Mais c'était paisible.
Personne d'autre n'avait de clé. Personne ne s'attendait à ce qu'elle finance leurs erreurs avant même qu'elle ait posé son sac. Personne ne l'attendait dans une autre pièce pour lui dire que le devoir primait sur le choix.
À 20 h 12, son téléphone se mit à sonner.
D'abord sa mère. Puis son père. Puis les deux à plusieurs reprises. Et enfin Lily.
Nora fixa l'écran jusqu'à ce que la sonnerie s'arrête.
Une minute plus tard, un message de Lily apparut : « Ne m'implique pas là-dedans. Je ne peux pas les avoir à la boulangerie. Il y a des clients.»
Nora le lut deux fois et laissa échapper un rire sec.
Voilà : toute la dynamique familiale résumée en une phrase. Lily pouvait tout obtenir sans le moindre problème. Nora, elle, ne pouvait rien obtenir et devait malgré tout gérer la crise.
Elle reposa son téléphone, écran vers le bas.
Le lendemain matin, les appels reprirent, mais le ton avait changé. Moins de colère. Plus de pression.
Sa mère lui laissa un message vocal où elle pleurait à propos des motels, de son mal de dos et de son humiliation. Son père lui envoya un SMS disant qu'elle avait « fait passer son message » et qu'elle devait arrêter son cinéma. Lily n'envoya rien d'autre.
Nora alla travailler.
Cela la surprit plus que tout.
La vie continua son cours.
Elle répondit à ses courriels, assista à des réunions et but un café imbuvable au bureau, s'attendant à un profond sentiment de culpabilité.
Mais il n'en fut rien.
À la place, elle ressentit une stabilité douce et grandissante.
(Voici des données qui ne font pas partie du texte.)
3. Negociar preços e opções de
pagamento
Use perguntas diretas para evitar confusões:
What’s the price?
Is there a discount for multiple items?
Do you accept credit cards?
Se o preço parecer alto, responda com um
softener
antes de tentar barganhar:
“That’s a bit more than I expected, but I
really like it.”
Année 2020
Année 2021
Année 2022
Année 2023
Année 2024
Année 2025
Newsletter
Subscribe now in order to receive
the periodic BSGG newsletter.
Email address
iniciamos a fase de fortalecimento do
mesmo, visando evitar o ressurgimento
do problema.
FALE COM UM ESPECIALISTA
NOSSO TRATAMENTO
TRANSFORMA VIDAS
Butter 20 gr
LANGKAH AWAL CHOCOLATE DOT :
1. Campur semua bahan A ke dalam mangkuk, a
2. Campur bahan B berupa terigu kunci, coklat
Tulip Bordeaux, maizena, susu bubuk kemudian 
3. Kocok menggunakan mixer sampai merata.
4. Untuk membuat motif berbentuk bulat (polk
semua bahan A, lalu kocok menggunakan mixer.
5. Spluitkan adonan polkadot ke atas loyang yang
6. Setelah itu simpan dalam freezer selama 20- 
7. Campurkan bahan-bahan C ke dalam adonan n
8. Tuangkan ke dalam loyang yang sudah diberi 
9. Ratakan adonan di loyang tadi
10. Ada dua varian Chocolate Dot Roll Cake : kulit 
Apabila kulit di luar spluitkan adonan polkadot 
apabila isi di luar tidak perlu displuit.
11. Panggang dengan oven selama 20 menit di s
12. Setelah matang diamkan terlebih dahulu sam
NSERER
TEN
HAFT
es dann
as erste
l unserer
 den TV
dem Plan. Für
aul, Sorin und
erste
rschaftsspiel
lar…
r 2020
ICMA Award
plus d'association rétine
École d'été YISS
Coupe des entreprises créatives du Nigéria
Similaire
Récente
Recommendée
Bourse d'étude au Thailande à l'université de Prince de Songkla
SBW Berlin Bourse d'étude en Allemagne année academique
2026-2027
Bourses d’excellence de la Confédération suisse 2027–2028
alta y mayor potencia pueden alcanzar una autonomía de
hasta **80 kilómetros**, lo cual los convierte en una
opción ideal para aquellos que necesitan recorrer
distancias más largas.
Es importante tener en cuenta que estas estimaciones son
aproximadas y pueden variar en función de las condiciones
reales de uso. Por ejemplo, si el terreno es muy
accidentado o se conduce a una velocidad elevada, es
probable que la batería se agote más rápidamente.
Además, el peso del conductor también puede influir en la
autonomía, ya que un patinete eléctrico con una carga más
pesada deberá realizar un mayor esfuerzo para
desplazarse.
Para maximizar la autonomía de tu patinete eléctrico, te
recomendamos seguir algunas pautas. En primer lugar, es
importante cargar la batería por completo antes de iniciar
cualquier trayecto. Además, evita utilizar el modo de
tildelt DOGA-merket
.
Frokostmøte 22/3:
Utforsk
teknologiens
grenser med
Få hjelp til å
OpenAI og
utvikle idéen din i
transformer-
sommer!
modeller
À l'heure du déjeuner, elle appela le conseiller municipal en logement – non pas pour se sentir responsable, mais pour confirmer que les fonds étaient bien disponibles.
Ils l'étaient.
Logements temporaires pour personnes âgées. Conseils financiers. Évaluation des prestations.
Ses parents n'étaient pas impuissants. Ils étaient simplement en colère que l'aide soit arrivée sans que Nora soit sous contrôle.